Konu Gazâli’nin doğru bilgiye ulaşma çabaları ve hangi tür bilgilerden şüphe edilebileceği, buna ilaveten Gazâli’nin bilgi sistemi ve bu konuyla ilgili kavramlara ne tür anlamlar yüklediği olduğundan dolayı eserin ikinci bölümünde Gazali’ye göre bilgi problemi işlenmiştir.
Bilgi olgusu, bilgilerin kaynağı sorunu (iç ve dış algı güçleri ve algı mertebeleri) ile akıl, kalp, Nefs ve Ruh sözcüklerinin anlamları ve bu kavramların birbirleriyle ilişkileri üzerinde durularak, bilgilerin değeri konusuna açıklık getirilmiştir. 
Bu bölümde şüpheye konu olan ve olmayan bilgi türleri birbirlerinden ayrılmış ve sonuç bölümüne bir hazırlık yapılmıştır.
Kitabın üçüncü ve son bölümünde Gazâli’nin hakikat arayışında şüphenin yeri konusu işlenmiştir.

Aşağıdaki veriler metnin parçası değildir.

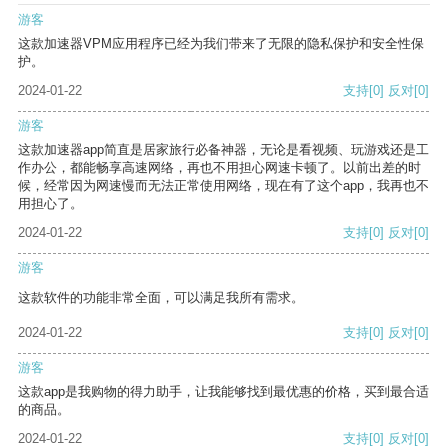
游客
这款加速器VPM应用程序已经为我们带来了无限的隐私保护和安全性保
护。
2024-01-22
支持
[0]
反对
[0]
游客
这款加速器app简直是居家旅行必备神器，无论是看视频、玩游戏还是工
作办公，都能畅享高速网络，再也不用担心网速卡顿了。以前出差的时
候，经常因为网速慢而无法正常使用网络，现在有了这个app，我再也不
用担心了。
2024-01-22
支持
[0]
反对
[0]
游客
这款软件的功能非常全面，可以满足我所有需求。
2024-01-22
支持
[0]
反对
[0]
游客
这款app是我购物的得力助手，让我能够找到最优惠的价格，买到最合适
的商品。
2024-01-22
支持
[0]
反对
[0]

Bu konuyla ilgili olarak Gazâli’nin hakiki bilgiyi ararken içine düştüğü şüphe krizlerinden birincisi yani teorik şüphe dönemine yer verilmiş, duyulur bilgilerden ve evveliyat (ilk ve temel bilgiler) dan nasıl şüphe ettiği, bu şüphe krizinden sonra safsata/şüphe haline nasıl düştüğü , aklın varlığını keşfederek bu krizden nasıl çıktığı da anlatılarak çalışmaya son verilmiştir.

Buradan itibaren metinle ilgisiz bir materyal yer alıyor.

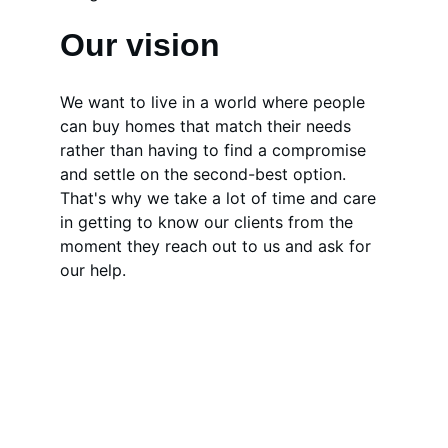
Our vision
We want to live in a world where people 
can buy homes that match their needs 
rather than having to find a compromise 
and settle on the second-best option. 
That's why we take a lot of time and care 
in getting to know our clients from the 
moment they reach out to us and ask for 
our help.
TeeReise
Geschmack, der Sie reisen lässt!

Eserin sonuç ve değerlendirme bölümünde ise Gazâli’nin içine düştüğü bu şüphe krizlerinin başlangıçta zikredilen şüpheci ekollerden hangisine daha yakın olduğu ve şüphesinin isimlendirilmesi kıyaslamalar ve karşılaştırmalar yapılarak çözümlenmeye çalışılmıştır.

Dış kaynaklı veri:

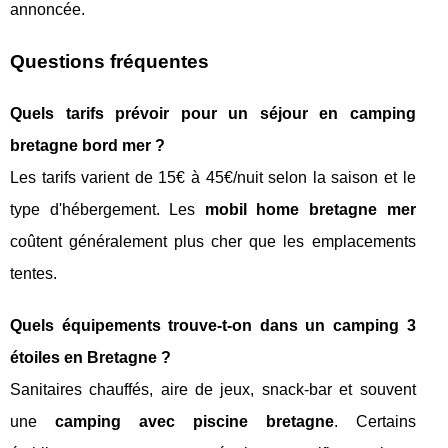
annoncée.
Questions fréquentes
Quels tarifs prévoir pour un séjour en camping
bretagne bord mer ?
Les tarifs varient de 15€ à 45€/nuit selon la saison et le
type d'hébergement. Les
mobil home bretagne mer
coûtent généralement plus cher que les emplacements
tentes.
Quels équipements trouve-t-on dans un camping 3
étoiles en Bretagne ?
Sanitaires chauffés, aire de jeux, snack-bar et souvent
une
camping avec piscine bretagne
. Certains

Kitabın sonuna eklenen Bibliyografya ve geniş bir kişi ve yer adları dizini ile genel dizin kitabın kullanımını kolaylaştırmak ve bu konuyla ilgili çalışma yapacak araştırmacılara kolaylık sağlayacağı düşünülerek olsa gerek oldukça geniş hazırlanmıştır.
İlim ve kültür hayatımıza küçük de olsa bir katkısı olur ümidiyle Çizgi Yayınları tarafından yapılan ilaveli ikinci baskısını okuyucuların takdirine sunuyoruz.